Sitting at Magnolia Café on South Congress on the morning of Oct. 10, Allison Allen and I are jittery. It’s not the coffee. The anxiety created by another tumultuous week in the world financial markets hung in the air. She just got off the phone with a financial advisor. My mind wandered to my next client meeting, wondering if the budget will be slashed. Even with the pleasant cling-clang of a busy restaurant and the smell of bacon in the air, it’s hard to start talking lightly about the weather, food, life and business.
It’s almost 10 a.m., and the restaurant is busy, with at least two people to a table. Perhaps the week’s events prompted an en masse craving for comfort food, like my own favorite gingerbread pancakes. Allen and I talk to shake off the week’s news, before digging into a conversation about her business, WomenBloom.com, and her life in Austin. We are trying to be upbeat. I appreciate her efforts and resist my own instinct to unload on her like she’s my new best friend, or worse, my therapist. After all, her blog, “Ask Allison,” bills her as “The Middle-Aged Woman’s Go To Girl.” Surely she has some answers. When we walked to our table, she offered a bright side of the global crisis. “These kinds of things always seem to get me in touch with the things that really matter to me,” she says. “The things that really matter don’t go away.”
From what I’d heard, I imagined resiliency is Allen’s middle name. At age 50, she seems to have it together. She knows how to keep putting one foot in front of the other, gaining momentum with each stride. When she was 36, her husband, whom she’d known since she was 17, died in a plane crash. After his death, she packed up and moved to Austin in 1996 to “remake her life as a single woman.” Since then, she has started two businesses, earned a graduate degree in organizational leadership from St. Edward’s University, and learned to play bass guitar. In 2007, she decided to metaphorically “clean house” by moving out of her house in charming Rosedale and renting a new one in Travis Heights.
Then in early 2008, Allen launched WomenBloom.com, a website to help women make the most of mid-life. As the site’s founder, blogger and editor, she tends a virtual garden of women’s mid-life insights. WomenBloom features essays by dozens of women from across the United States, some Ph.D.s and others who are penning their thoughts out loud for the first time. Essays burst forth with wisdom and assurance, with titles like “Seriously Cool” and “Embracing Our Age.” Combined with credentialed expertise on topics both light and sober, WomenBloom’s essays cultivate optimism to nourish mid-life revelations and discoveries.

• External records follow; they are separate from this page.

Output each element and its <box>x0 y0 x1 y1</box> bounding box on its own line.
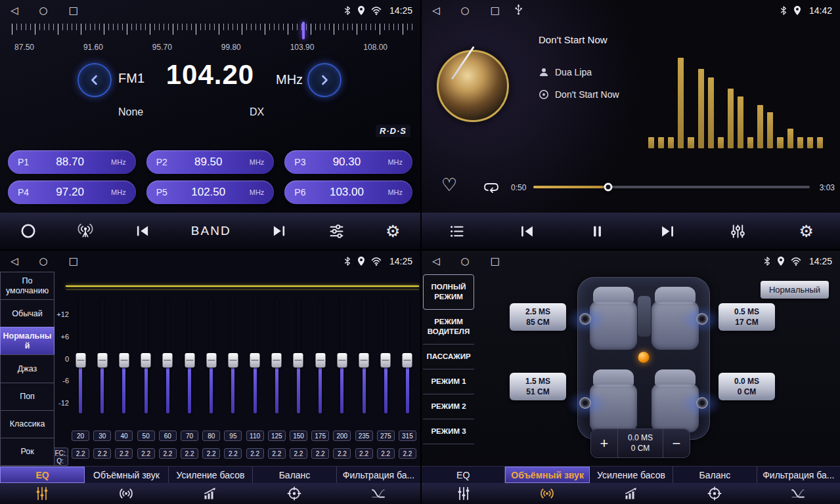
eq-slider-handle[interactable] <box>97 353 107 368</box>
eq-slider-handle[interactable] <box>119 353 129 368</box>
eq-slider-handle[interactable] <box>250 353 260 368</box>
broadcast-antenna-icon[interactable] <box>77 222 94 240</box>
eq-slider-handle[interactable] <box>206 353 216 368</box>
recents-icon[interactable]: □ <box>69 6 78 16</box>
delay-rear-left[interactable]: 1.5 MS 51 CM <box>510 373 566 400</box>
eq-slider-track[interactable] <box>384 298 387 413</box>
home-icon[interactable]: ○ <box>39 6 48 16</box>
next-track-icon[interactable] <box>271 222 288 240</box>
eq-preset-item[interactable]: Поп <box>0 383 55 411</box>
eq-slider-track[interactable] <box>122 298 125 413</box>
eq-slider-track[interactable] <box>100 298 104 413</box>
tab-balance[interactable]: Баланс <box>253 467 337 483</box>
eq-slider-track[interactable] <box>210 298 213 413</box>
surround-icon[interactable] <box>505 483 588 504</box>
next-track-icon[interactable] <box>659 222 676 240</box>
preset-button-p2[interactable]: P289.50MHz <box>146 150 275 174</box>
recents-icon[interactable]: □ <box>491 6 500 16</box>
tab-surround[interactable]: Объёмный звук <box>85 467 169 483</box>
eq-slider-track[interactable] <box>319 298 322 413</box>
eq-slider-track[interactable] <box>231 298 234 413</box>
tab-filter[interactable]: Фильтрация ба... <box>337 467 420 483</box>
previous-track-icon[interactable] <box>518 222 536 240</box>
eq-slider-track[interactable] <box>297 298 300 413</box>
eq-slider-track[interactable] <box>363 298 366 413</box>
surround-mode-item[interactable]: РЕЖИМ 3 <box>423 419 474 444</box>
playlist-icon[interactable] <box>448 222 466 240</box>
surround-preset-button[interactable]: Нормальный <box>761 281 829 299</box>
bass-boost-icon[interactable] <box>589 483 673 504</box>
eq-slider-handle[interactable] <box>359 353 369 368</box>
eq-slider-handle[interactable] <box>337 353 347 368</box>
favorite-heart-icon[interactable]: ♡ <box>441 176 457 194</box>
eq-preset-item[interactable]: Нормальный <box>0 327 55 355</box>
tune-up-button[interactable] <box>307 63 342 97</box>
eq-slider-handle[interactable] <box>76 353 85 368</box>
tab-surround[interactable]: Объёмный звук <box>505 467 589 483</box>
eq-slider-handle[interactable] <box>228 353 238 368</box>
tab-eq[interactable]: EQ <box>422 467 505 483</box>
eq-slider-handle[interactable] <box>141 353 151 368</box>
preset-button-p4[interactable]: P497.20MHz <box>8 180 136 204</box>
eq-slider-track[interactable] <box>79 298 82 413</box>
frequency-ruler[interactable] <box>12 24 412 41</box>
eq-slider-track[interactable] <box>275 298 278 413</box>
preset-button-p1[interactable]: P188.70MHz <box>8 150 136 174</box>
balance-icon[interactable] <box>673 483 756 504</box>
surround-mode-item[interactable]: РЕЖИМ 2 <box>423 394 474 419</box>
progress-slider[interactable] <box>533 186 810 188</box>
filter-icon[interactable] <box>336 483 420 504</box>
band-button[interactable]: BAND <box>191 224 231 238</box>
delay-rear-right[interactable]: 0.0 MS 0 CM <box>718 373 775 400</box>
recents-icon[interactable]: □ <box>491 257 500 266</box>
eq-slider-track[interactable] <box>144 298 148 413</box>
home-icon[interactable]: ○ <box>461 6 470 16</box>
tab-eq[interactable]: EQ <box>0 467 85 483</box>
eq-slider-track[interactable] <box>406 298 409 413</box>
scan-icon[interactable] <box>20 222 37 240</box>
eq-slider-handle[interactable] <box>315 353 325 368</box>
equalizer-mixer-icon[interactable] <box>729 222 747 240</box>
decrease-delay-button[interactable]: − <box>663 429 690 457</box>
eq-slider-handle[interactable] <box>403 353 412 368</box>
back-icon[interactable]: ◁ <box>11 6 18 16</box>
eq-icon[interactable] <box>0 483 84 504</box>
delay-front-left[interactable]: 2.5 MS 85 CM <box>510 303 566 331</box>
eq-slider-track[interactable] <box>188 298 191 413</box>
preset-button-p3[interactable]: P390.30MHz <box>284 150 412 174</box>
eq-slider-handle[interactable] <box>381 353 391 368</box>
eq-preset-item[interactable]: Рок <box>0 438 55 466</box>
settings-gear-icon[interactable]: ⚙ <box>799 223 814 240</box>
eq-slider-handle[interactable] <box>185 353 194 368</box>
pause-icon[interactable] <box>588 222 606 240</box>
surround-mode-item[interactable]: РЕЖИМ ВОДИТЕЛЯ <box>423 310 474 345</box>
home-icon[interactable]: ○ <box>461 257 470 266</box>
eq-slider-track[interactable] <box>166 298 169 413</box>
eq-slider-handle[interactable] <box>294 353 303 368</box>
eq-preset-item[interactable]: По умолчанию <box>0 272 55 300</box>
filter-icon[interactable] <box>757 483 840 504</box>
eq-slider-handle[interactable] <box>163 353 173 368</box>
recents-icon[interactable]: □ <box>69 257 78 266</box>
tab-balance[interactable]: Баланс <box>673 467 757 483</box>
audio-settings-icon[interactable] <box>328 222 345 240</box>
eq-icon[interactable] <box>422 483 505 504</box>
surround-icon[interactable] <box>84 483 168 504</box>
repeat-icon[interactable] <box>482 180 500 196</box>
eq-preset-item[interactable]: Классика <box>0 410 55 438</box>
eq-preset-item[interactable]: Обычай <box>0 299 55 327</box>
balance-icon[interactable] <box>252 483 336 504</box>
surround-mode-item[interactable]: РЕЖИМ 1 <box>423 369 474 394</box>
listening-position-ball[interactable] <box>638 352 650 363</box>
tab-bass-boost[interactable]: Усиление басов <box>169 467 253 483</box>
back-icon[interactable]: ◁ <box>11 257 18 266</box>
tune-down-button[interactable] <box>77 63 112 97</box>
home-icon[interactable]: ○ <box>39 257 48 266</box>
eq-slider-track[interactable] <box>254 298 257 413</box>
back-icon[interactable]: ◁ <box>432 257 440 266</box>
delay-front-right[interactable]: 0.5 MS 17 CM <box>718 303 775 331</box>
settings-gear-icon[interactable]: ⚙ <box>386 223 400 240</box>
surround-mode-item[interactable]: ПОЛНЫЙ РЕЖИМ <box>423 274 474 310</box>
previous-track-icon[interactable] <box>134 222 151 240</box>
eq-slider-handle[interactable] <box>272 353 282 368</box>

Sitting at Magnolia Café, I observe Allison’s stylish, casual poise. Secretly, I’m hoping I’ll absorb just a small dose of confidence, this entrepreneur’s joie de vivre. If I do, I wonder, will I weather my own personal and professional transitions with more grace?
I am not yearning alone. My own desire to learn and understand how women grow and change as they age is reflected in numerous women’s sites. Ann Daly, an Austin-based life coach and author of A Year of Clarity: The Monthly Guide for Women, says sites like WomenBloom speak powerfully to midlife women for two reasons. “First, because women love to get information before making decisions,” Daly says. “Men may drive around the block half a dozen times, but women will stop to ask directions. Second, because women love to learn in a social setting. We’re collaborative learners, and we’re eager to learn from each others’ experiences. The web is our new coffee klatch.”
As hostess of her new virtual café, Allen serves up stories that resonate on an emotional level. She says it’s her broader background in organizational development that informs WomenBloom’s commitment to sharing women’s stories. After the 2000 - 2001 economic downturn, she discovered MIT lecturer Peter Senge’s influential tome, The Fifth Discipline: The Art and Practice of The Learning Organization. As a student of organizational development, she came to appreciate the role of stories among people, both inside and outside of organizations.
It seemed natural to her that to create an online community, she needed to let women tell their stories. They are like stakes in a garden, supporting the growth of its readers.
“When women can see bits of themselves in an inspirational story of a woman, for example, who successfully made a career transition, they are more likely perhaps to decide they could do it, too,” Allen says. “And telling one’s story helps people validate and ‘own’ their sense of self.”
In her blog at WomenBloom, Allen balances personal experience and introspection on everything from co-habitation, dating and shopping, with more serious topics such as rising suicide rates and the impact of the global financial crisis. I gleaned the wisdom I sought from her that morning at Magnolia Café, when I went to her blog entry dated Oct. 10:
“I’ve been through some very bad times before and I’ve finally learned that no matter how bad it is, certain things I love remain.
“I remember during a particularly rough patch during which I was hooked on listening to classical music consoling myself with the thought that no matter what happened, Mozart’s music was still sublime, and it wasn’t going anywhere.”
Allen’s attitude is a perennial favorite: Keep on blooming.